TASK :: In the data below, one line contains "dem 2-in-1Ninja Mixer" and a later one contains "schnell und einfach". Print both, with every line between them, exactly and alone.

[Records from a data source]
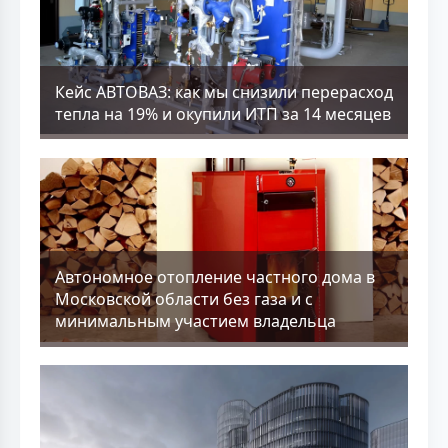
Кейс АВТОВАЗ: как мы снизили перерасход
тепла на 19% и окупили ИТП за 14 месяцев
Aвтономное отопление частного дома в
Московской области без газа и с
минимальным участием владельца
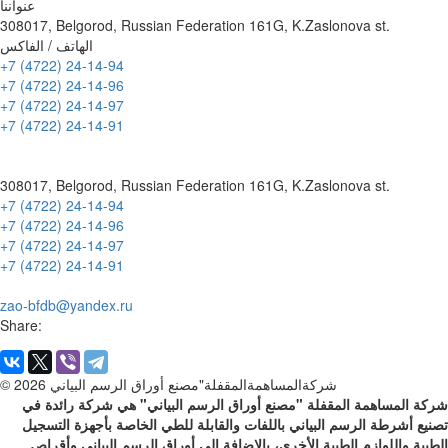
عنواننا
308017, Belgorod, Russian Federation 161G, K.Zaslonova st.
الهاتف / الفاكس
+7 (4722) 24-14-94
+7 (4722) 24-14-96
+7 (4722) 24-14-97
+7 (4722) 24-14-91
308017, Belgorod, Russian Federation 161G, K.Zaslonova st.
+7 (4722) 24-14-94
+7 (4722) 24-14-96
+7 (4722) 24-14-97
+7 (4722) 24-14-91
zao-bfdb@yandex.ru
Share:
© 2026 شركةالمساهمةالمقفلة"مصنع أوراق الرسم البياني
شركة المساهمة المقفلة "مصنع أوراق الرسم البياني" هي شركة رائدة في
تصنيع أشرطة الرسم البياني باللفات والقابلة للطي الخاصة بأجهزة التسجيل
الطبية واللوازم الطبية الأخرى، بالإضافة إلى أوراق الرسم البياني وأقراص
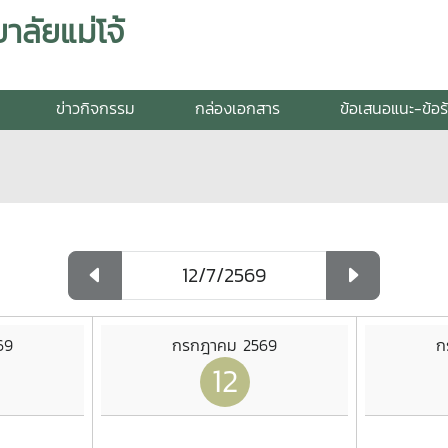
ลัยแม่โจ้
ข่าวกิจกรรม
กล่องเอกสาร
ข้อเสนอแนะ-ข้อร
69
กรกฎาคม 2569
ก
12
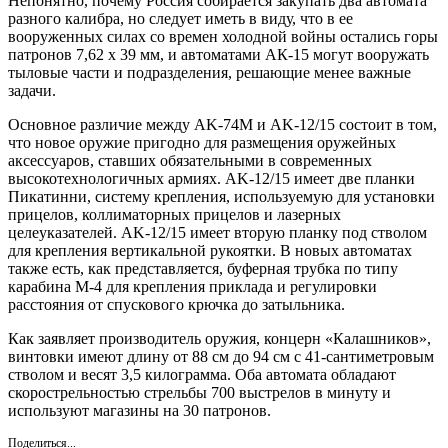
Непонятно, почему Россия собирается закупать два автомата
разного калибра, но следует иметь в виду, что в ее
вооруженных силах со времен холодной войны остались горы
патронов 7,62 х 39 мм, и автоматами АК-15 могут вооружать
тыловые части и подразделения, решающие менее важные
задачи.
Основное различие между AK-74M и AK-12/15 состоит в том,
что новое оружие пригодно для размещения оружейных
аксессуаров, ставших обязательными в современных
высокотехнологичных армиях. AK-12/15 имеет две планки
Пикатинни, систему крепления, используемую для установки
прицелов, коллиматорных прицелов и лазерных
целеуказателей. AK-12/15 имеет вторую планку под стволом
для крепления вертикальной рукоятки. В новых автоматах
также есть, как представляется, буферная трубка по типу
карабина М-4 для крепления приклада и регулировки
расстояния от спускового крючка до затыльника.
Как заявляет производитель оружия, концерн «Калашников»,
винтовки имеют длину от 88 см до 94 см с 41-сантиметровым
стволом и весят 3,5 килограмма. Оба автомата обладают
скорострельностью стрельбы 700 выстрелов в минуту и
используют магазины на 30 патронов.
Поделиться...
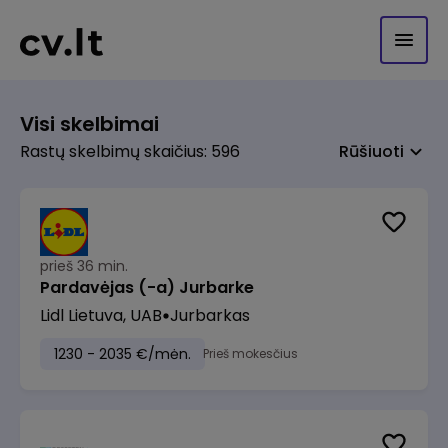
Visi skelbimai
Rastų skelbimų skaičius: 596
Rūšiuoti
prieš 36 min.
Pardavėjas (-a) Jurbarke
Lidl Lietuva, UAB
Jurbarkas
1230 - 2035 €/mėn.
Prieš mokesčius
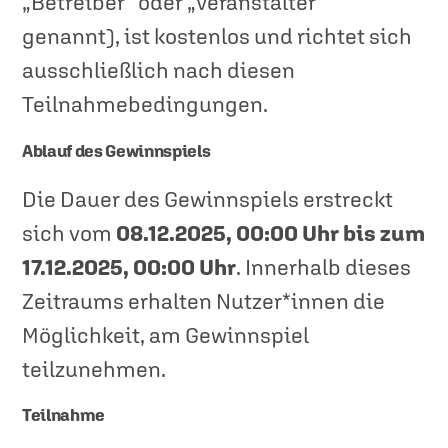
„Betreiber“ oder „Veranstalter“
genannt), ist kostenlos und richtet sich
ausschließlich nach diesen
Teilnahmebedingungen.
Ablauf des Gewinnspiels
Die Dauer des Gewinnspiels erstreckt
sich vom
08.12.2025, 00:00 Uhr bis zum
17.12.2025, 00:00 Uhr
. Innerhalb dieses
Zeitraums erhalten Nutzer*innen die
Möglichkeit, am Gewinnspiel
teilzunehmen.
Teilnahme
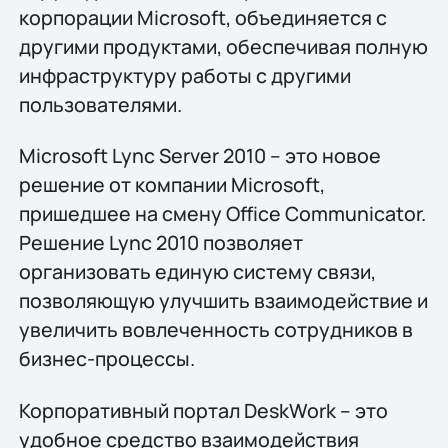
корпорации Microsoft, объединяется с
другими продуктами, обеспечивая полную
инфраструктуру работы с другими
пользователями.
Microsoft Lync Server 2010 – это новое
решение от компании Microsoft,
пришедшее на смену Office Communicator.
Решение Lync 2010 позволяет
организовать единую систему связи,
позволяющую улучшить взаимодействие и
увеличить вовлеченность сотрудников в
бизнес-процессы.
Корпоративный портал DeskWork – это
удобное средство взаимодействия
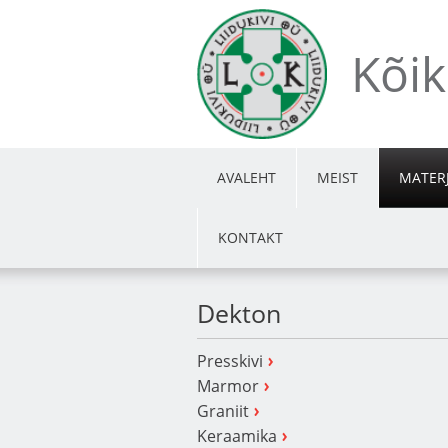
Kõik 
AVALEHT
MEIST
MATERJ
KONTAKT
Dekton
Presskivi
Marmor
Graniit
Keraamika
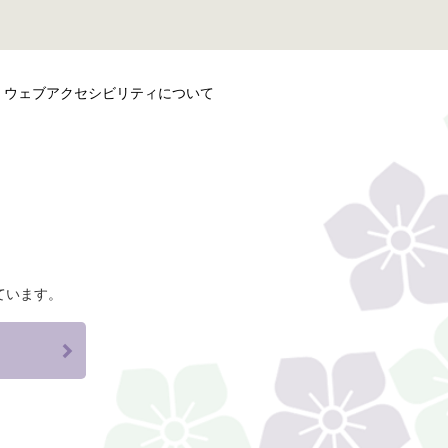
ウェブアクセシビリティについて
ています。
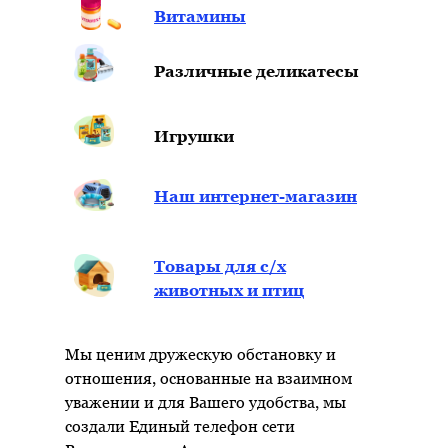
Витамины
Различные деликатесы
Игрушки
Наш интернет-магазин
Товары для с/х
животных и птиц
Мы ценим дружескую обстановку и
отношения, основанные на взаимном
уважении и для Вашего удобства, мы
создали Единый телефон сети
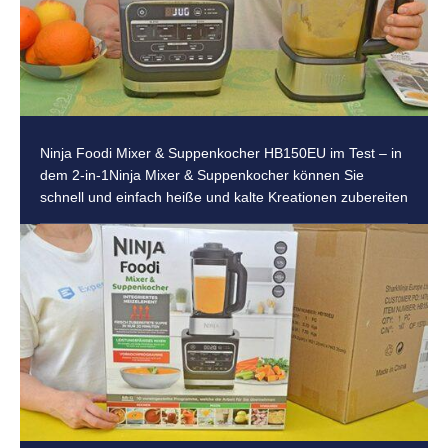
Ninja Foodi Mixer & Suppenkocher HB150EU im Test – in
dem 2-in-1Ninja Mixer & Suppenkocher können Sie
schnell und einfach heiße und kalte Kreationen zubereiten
==
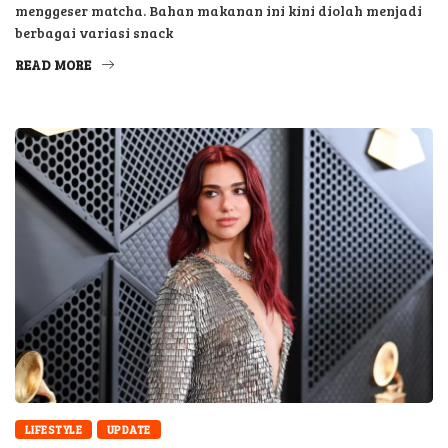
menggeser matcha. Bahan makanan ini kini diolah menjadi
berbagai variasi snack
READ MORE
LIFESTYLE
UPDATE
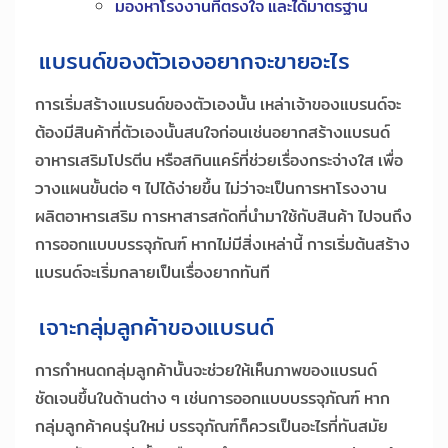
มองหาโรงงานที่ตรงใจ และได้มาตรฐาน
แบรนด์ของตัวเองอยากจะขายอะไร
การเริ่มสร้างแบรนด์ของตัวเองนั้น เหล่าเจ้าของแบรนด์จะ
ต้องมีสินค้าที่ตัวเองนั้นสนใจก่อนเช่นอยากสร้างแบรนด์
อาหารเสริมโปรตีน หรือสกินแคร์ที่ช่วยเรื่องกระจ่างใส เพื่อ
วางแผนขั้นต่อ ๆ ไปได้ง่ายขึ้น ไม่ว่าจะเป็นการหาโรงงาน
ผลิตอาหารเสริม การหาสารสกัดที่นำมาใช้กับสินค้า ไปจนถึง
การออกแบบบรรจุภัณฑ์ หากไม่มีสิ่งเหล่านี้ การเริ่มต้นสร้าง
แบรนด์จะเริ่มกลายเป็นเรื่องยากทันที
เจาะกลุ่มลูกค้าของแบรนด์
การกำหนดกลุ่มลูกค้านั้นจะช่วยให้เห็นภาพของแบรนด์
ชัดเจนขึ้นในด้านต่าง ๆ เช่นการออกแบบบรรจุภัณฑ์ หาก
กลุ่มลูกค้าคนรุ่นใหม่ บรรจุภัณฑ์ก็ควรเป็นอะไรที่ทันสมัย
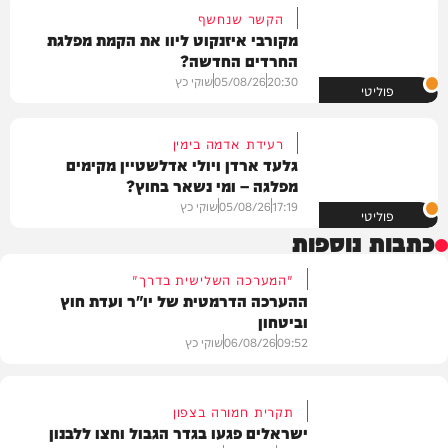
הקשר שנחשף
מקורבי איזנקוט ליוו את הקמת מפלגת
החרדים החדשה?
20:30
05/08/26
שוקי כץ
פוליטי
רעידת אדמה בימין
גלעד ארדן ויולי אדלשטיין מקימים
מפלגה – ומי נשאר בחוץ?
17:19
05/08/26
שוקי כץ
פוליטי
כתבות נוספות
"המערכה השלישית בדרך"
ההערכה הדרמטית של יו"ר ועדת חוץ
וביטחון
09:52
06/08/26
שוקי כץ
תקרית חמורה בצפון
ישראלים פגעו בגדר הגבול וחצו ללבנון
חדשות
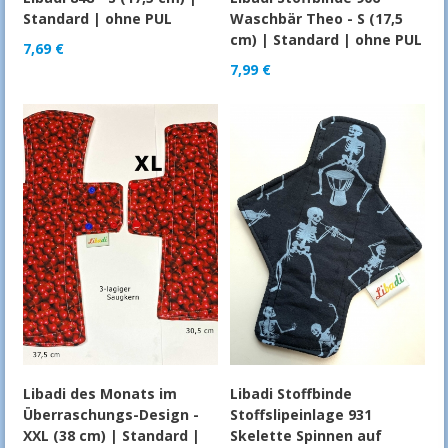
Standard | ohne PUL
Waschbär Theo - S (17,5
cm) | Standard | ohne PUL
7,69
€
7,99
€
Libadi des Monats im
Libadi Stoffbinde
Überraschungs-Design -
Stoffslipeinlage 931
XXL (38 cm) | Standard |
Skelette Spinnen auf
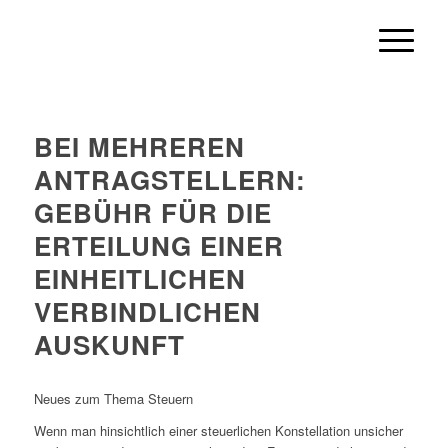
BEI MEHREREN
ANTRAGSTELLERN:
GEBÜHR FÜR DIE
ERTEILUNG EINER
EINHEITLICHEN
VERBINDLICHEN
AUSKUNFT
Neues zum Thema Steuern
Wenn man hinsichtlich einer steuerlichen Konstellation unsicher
---
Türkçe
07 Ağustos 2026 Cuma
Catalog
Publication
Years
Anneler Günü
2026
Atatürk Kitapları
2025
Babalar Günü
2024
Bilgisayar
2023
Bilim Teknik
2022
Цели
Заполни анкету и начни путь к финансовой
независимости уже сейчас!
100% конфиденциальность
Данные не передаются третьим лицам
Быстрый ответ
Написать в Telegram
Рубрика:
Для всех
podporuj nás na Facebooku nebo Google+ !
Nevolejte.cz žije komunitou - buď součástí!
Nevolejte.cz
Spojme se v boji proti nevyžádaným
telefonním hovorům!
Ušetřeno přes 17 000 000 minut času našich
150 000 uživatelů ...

RESULT OF THIS EXERCISE ::
dem 2-in-1Ninja Mixer & Suppenkocher können Sie
schnell und einfach heiße und kalte Kreationen zubereiten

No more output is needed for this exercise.